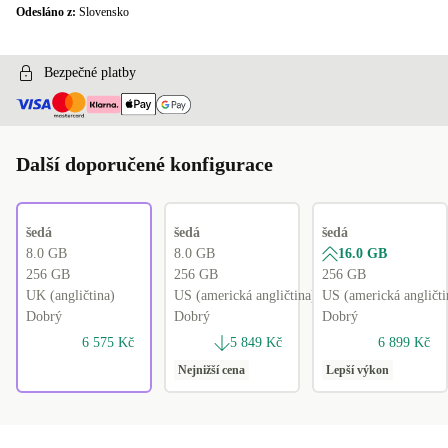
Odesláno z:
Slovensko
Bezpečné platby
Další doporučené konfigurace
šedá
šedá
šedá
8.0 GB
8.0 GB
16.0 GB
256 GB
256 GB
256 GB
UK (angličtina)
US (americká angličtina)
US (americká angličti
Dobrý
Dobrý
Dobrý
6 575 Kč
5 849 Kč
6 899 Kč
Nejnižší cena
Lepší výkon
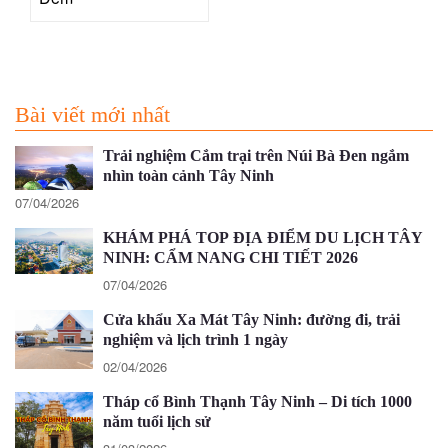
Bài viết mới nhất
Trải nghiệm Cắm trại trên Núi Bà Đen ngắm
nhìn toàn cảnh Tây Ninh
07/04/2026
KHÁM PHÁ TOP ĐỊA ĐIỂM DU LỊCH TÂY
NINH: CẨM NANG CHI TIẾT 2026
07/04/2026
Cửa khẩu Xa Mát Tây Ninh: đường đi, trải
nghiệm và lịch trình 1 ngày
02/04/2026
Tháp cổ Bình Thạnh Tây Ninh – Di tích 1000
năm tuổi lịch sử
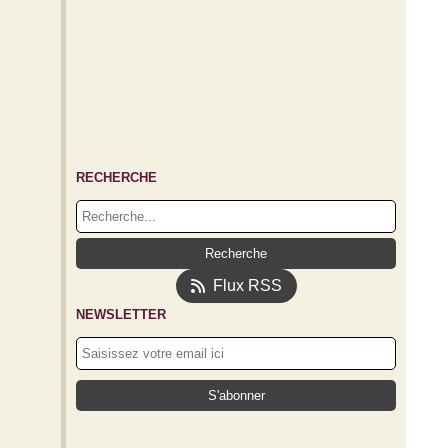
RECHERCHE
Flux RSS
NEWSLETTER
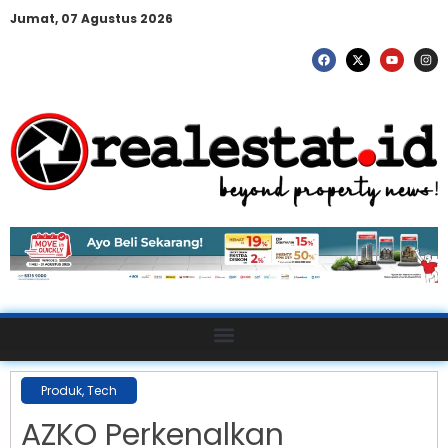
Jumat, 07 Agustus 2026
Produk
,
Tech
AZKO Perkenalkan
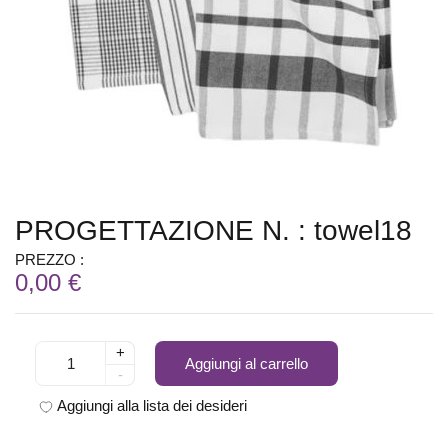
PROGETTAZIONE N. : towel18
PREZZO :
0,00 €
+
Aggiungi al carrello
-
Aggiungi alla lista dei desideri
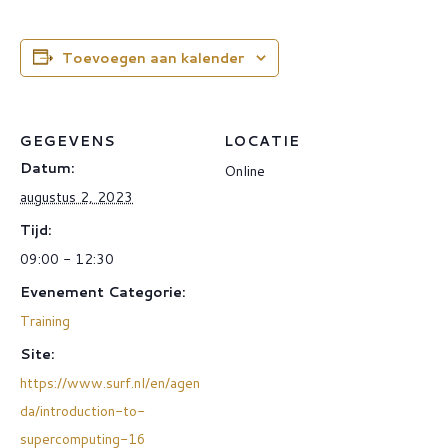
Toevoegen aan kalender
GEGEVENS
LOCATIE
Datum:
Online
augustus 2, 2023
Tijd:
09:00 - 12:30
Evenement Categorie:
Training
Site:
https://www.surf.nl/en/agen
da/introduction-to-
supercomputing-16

==

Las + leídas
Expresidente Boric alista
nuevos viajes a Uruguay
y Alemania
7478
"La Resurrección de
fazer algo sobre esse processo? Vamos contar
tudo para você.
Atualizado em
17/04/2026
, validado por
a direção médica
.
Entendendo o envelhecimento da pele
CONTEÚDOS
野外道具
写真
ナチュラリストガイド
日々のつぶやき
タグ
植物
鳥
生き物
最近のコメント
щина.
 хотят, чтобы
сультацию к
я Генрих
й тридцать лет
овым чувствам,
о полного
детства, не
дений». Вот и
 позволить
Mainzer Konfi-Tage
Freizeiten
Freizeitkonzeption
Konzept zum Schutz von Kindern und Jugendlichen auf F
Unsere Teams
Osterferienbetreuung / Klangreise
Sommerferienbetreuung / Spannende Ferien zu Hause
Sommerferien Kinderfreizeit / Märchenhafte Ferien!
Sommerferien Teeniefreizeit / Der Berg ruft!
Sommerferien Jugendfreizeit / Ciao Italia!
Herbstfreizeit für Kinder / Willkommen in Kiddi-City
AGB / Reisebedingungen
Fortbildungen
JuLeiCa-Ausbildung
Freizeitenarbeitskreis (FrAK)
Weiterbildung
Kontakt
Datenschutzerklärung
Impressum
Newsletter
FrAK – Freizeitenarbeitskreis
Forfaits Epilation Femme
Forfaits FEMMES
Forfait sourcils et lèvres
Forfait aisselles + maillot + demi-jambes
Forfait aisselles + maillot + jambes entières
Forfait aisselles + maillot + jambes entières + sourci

---

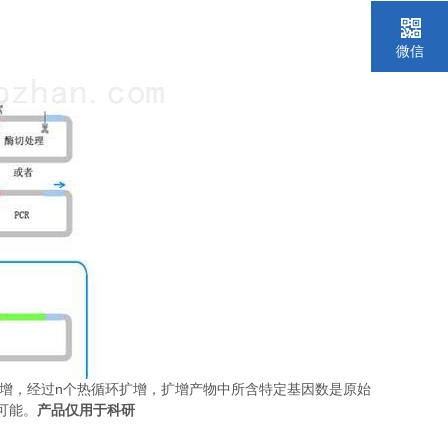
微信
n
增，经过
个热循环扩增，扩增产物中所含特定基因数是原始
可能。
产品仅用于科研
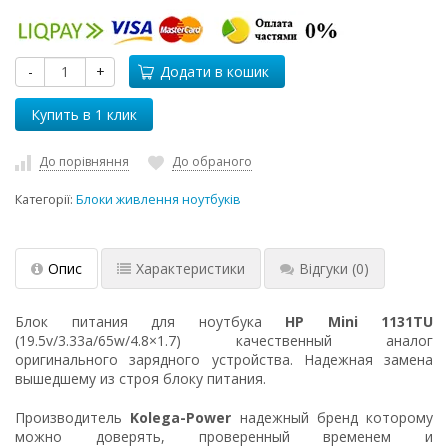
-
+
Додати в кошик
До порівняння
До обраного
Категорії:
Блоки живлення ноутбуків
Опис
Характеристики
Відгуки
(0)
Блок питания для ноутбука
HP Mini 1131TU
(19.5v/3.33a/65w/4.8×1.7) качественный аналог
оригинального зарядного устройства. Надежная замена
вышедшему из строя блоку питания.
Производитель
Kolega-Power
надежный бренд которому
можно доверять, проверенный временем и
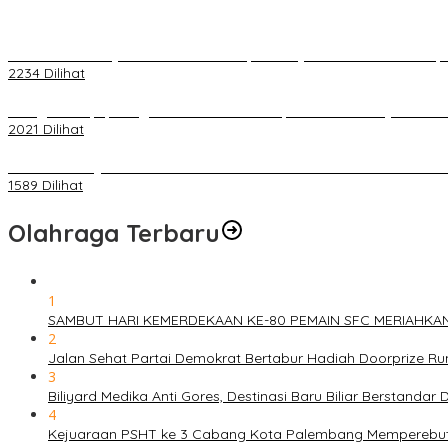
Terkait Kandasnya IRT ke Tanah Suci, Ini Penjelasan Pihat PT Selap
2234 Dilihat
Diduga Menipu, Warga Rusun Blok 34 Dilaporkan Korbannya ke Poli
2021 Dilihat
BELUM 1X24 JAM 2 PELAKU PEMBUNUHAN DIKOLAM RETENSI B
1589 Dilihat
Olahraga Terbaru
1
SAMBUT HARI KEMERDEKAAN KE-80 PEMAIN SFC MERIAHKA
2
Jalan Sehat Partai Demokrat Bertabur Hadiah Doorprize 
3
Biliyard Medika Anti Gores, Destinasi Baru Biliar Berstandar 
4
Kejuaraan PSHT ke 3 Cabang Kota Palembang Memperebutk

▶ Work request
Within the records above, how many lines include the word "Dilihat"? Only the number is wanted.

▶ Answer space
3